誰を松虫なき面影を 慕う心の穂にあらわれて
荻よ薄よ 寝乱れ髪の
“穂・ほ”という言葉には、
表面に出て目立つもの。ぬきんでていること。外に現われ出でること。
槍の刃の先、筆の刃の先など、すべて尖ったものの先。
また、そのもの。「国のほ」「波のほ」等・・・。
という意味が含まれているようです。
古代の人たちは、神様(霊)は尖ったもの、ものの先端に宿る・・・憑(つ)くと考えていたようです。

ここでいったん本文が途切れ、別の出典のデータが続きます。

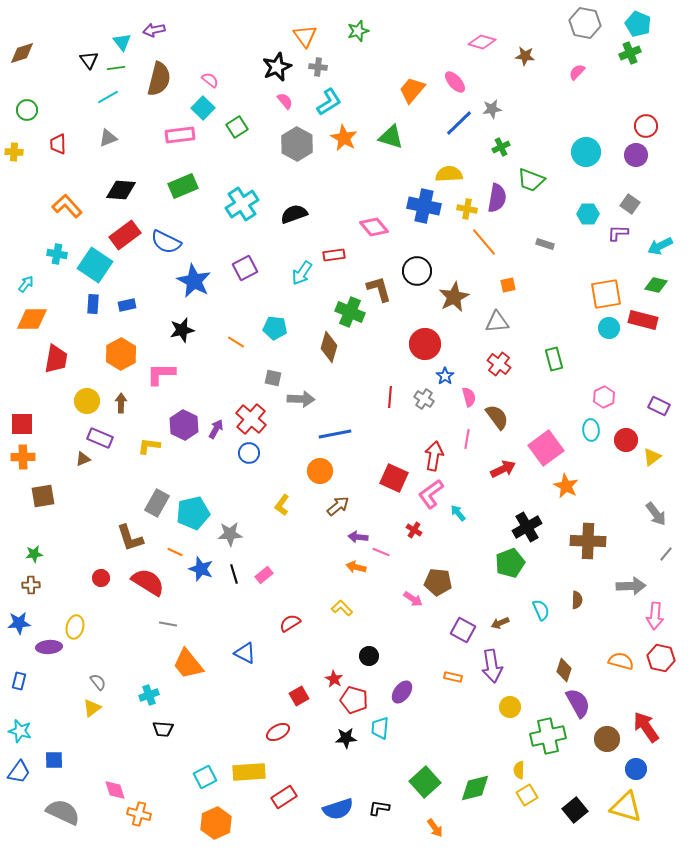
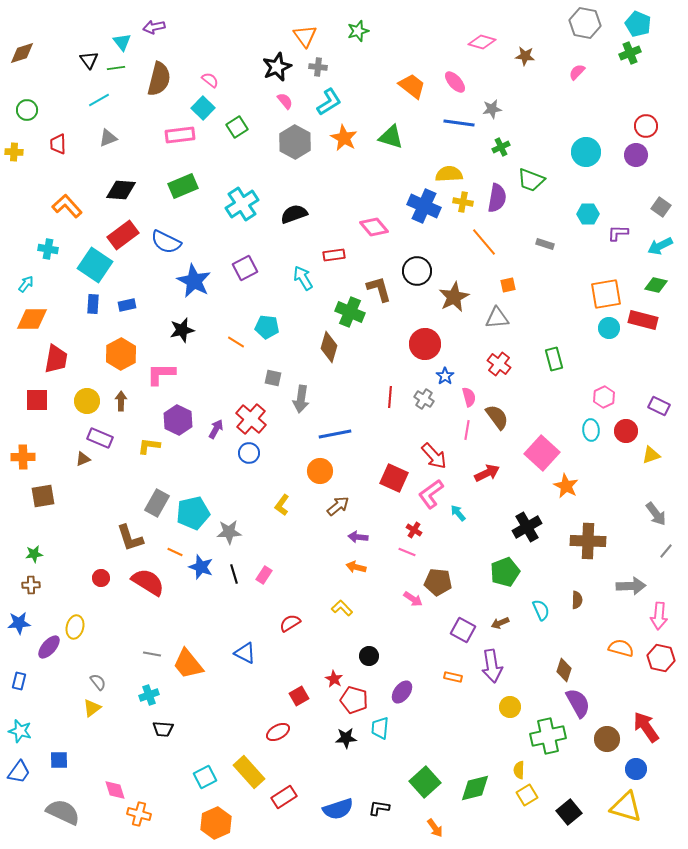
purple arrow at (154, 30): moved 3 px up
orange trapezoid at (412, 90): moved 4 px up; rotated 88 degrees clockwise
cyan line at (108, 97): moved 9 px left, 3 px down
blue line at (459, 123): rotated 52 degrees clockwise
gray hexagon at (297, 144): moved 2 px left, 2 px up
gray square at (630, 204): moved 31 px right, 3 px down
blue cross at (424, 206): rotated 12 degrees clockwise
yellow cross at (467, 209): moved 4 px left, 7 px up
red rectangle at (125, 235): moved 2 px left
cyan cross at (57, 254): moved 9 px left, 5 px up
cyan arrow at (302, 273): moved 1 px right, 5 px down; rotated 115 degrees clockwise
gray triangle at (497, 322): moved 4 px up
cyan pentagon at (275, 328): moved 8 px left, 1 px up
gray arrow at (301, 399): rotated 96 degrees clockwise
brown arrow at (121, 403): moved 2 px up
red square at (22, 424): moved 15 px right, 24 px up
purple hexagon at (184, 425): moved 6 px left, 5 px up
pink line at (467, 439): moved 9 px up
red circle at (626, 440): moved 9 px up
pink square at (546, 448): moved 4 px left, 5 px down; rotated 12 degrees counterclockwise
red arrow at (434, 456): rotated 128 degrees clockwise
yellow triangle at (652, 457): moved 1 px left, 2 px up; rotated 18 degrees clockwise
red arrow at (503, 469): moved 16 px left, 4 px down
gray star at (230, 534): moved 1 px left, 2 px up
pink line at (381, 552): moved 26 px right
gray line at (666, 554): moved 3 px up
green pentagon at (510, 563): moved 5 px left, 9 px down
blue star at (201, 569): moved 2 px up
pink rectangle at (264, 575): rotated 18 degrees counterclockwise
pink arrow at (655, 616): moved 4 px right
gray line at (168, 624): moved 16 px left, 30 px down
purple ellipse at (49, 647): rotated 45 degrees counterclockwise
orange semicircle at (621, 661): moved 13 px up
blue square at (54, 760): moved 5 px right
yellow rectangle at (249, 772): rotated 52 degrees clockwise
black square at (575, 810): moved 6 px left, 2 px down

ですから、『虫』だけだなく、薄などの穂も単なる植物としては見ていなかったのです。
そういう目で見てみると・・・
この歌詞の本来の意味が少し見えてくるかもしれません。
淋しい秋の夜・・・
(現代の夜と違ってほんとうに暗くて怖かったと思います。明かりといえば月明かりだけの風景を想像してください)
リーンリーンと呼ぶ松(待つ)虫の音に誘われ・・・
月に照らされた荻や薄の穂に・・・
愛する亡き人たちの面影を・・・
身を以って感じ、見えたのかもしれません・・・。
いえ きっと立ち現われたのでしょう。
今とちがって、
あの世とこの世がもっと近かったのでしょう。
というより・・・
もっと一体感を持って生活していたのかも知れません。
『虫の音』・・・
現代の我々が見失った大切な感覚を見直させる作品のような気がします。